1. Is there yearly variation in directional distributions of ΔH and $\mathrm{d}\mathrm{\Delta }\mathit{H}/\mathrm{d}t$?

2. How large is the geographic variability in these directional distributions and Δθ?

3. Are there differences between the external and internal ΔH and $\mathrm{d}\mathrm{\Delta }\mathit{H}/\mathrm{d}t$ in Δθ?

4. What is the dependence of Δθ and R(T) on T, and are there characteristic time scales?

5. Does the activity level, represented by $|\mathrm{d}\mathrm{\Delta }\mathit{H}/\mathrm{d}t|$, affect the directional and Δθ distribution?

Table 1 Definitions for quantities used in this study. ${\widehat{\mathit{e}}}_x$ and ${\widehat{\mathit{e}}}_y$ are the northward and eastward unit vectors.

We also look at the mean horizontal magnetic field directions at stations. Since we are dealing with circular data, we have to take additional measures to get a meaningful average direction. The directional distribution of the time derivative is bimodal, i.e., the values are clustered around two opposite directions (mainly north and south). The following method is used in the case of $\mathrm{d}\mathrm{\Delta }\mathit{H}/\mathrm{d}t$.

First, we construct a histogram of eight bins of the directional values. The bins are (1) [0, 45)^∘, (2) [45, 90)^∘, (3) [90, 135)^∘, (4) [135, 180)^∘, (5) [180, 225)^∘, (6) [225, 270)^∘, (7) [270, 315)^∘ and (8) [315, 360)^∘. The second step is to find the highest bin, i.e., largest number of cases, which gives the approximate direction. (North: bins 1 and 8, east: 2 and 3, south: 4 and 5, and west: 6 and 7.) The last step is to calculate the mean direction using only the values in the semicircle of the approximate direction. If the highest bin is in the east sector, calculate the mean direction using values in range 0 to 180^∘. For the sake of clarity, we present the mean direction in the case of the derivative for the south sector (90 to 270^∘) only. In other words, if the mean direction given by our method gave a northward direction, we add or subtract 180^∘. The method described here is a simple way to get an approximate mean direction for a circular, bimodal distribution. We also tried a few other methods (e.g., by Davis, 2002) for getting the mean direction, but they proved to be somewhat impractical with the very scattered distributions.
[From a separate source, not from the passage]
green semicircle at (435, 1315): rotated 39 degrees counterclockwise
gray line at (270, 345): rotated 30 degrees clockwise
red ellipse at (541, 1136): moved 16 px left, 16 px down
Figure 3 Different quantities related to the horizontal magnetic field at Tromsø station during 1 h of the Halloween event on 30 October 2003. Panels from the top are (1) magnitude of the horizontal magnetic field, ΔH, (2) ΔB_x component, (3) ΔB_y component, (4) amplitude of the time derivative, $\mathrm{d}\mathrm{\Delta }\mathit{H}/\mathrm{d}t$, (5) change in direction, Δθ(T = 1 min) of H and (6) Δθ(T = 1 min) of $\mathrm{d}\mathrm{\Delta }\mathit{H}/\mathrm{d}t$.

3 Results

3.1 Example event

We first look at the magnetic field behavior during a single space weather event. Figure 3 shows magnetic field data at Tromsø (TRO, geographic latitude = 69.66^∘ N) during 1 h of the Halloween event in 2003. The panels, starting from the top, show the magnitude of the horizontal magnetic field ($\left|\mathrm{\Delta }\mathit{H}\right|$), ΔB_x and ΔB_y components, the magnitude of the time derivative of the field ($\mathrm{d}\mathrm{\Delta }\mathit{H}/\mathrm{d}t$), Δθ for ΔH, and Δθ for $\mathrm{d}\mathrm{\Delta }\mathit{H}/\mathrm{d}t$. The change in direction is calculated over T = 1 min. The Halloween event was one of the strongest magnetic storms on record (Pulkkinen et al., 2005; Wik et al., 2009). $|\mathrm{d}\mathrm{\Delta }\mathit{H}/\mathrm{d}t|$ values are large (> 10 nT s⁻¹), indicating also strong GIC. We see that there is little variation in the direction of ΔH (second lowest panel), whereas its time derivative (lowest panel) has much more chaotic behavior. $\mathrm{d}\mathrm{\Delta }\mathit{H}/\mathrm{d}t$ is changing direction very rapidly and strongly during the whole period. We also point out that $\left|\mathrm{\Delta }\mathit{H}\right|$ remains steadily at a high level (∼ 1000 nT or larger) for tens of minutes, whereas $|\mathrm{d}\mathrm{\Delta }\mathit{H}/\mathrm{d}t|$ oscillates quickly between 0 and about 20 nT s⁻¹. In other words, sequences of large $|\mathrm{d}\mathrm{\Delta }\mathit{H}/\mathrm{d}t|$ are short as also noted, for example, by Weygand et al. (2021, Fig. 2).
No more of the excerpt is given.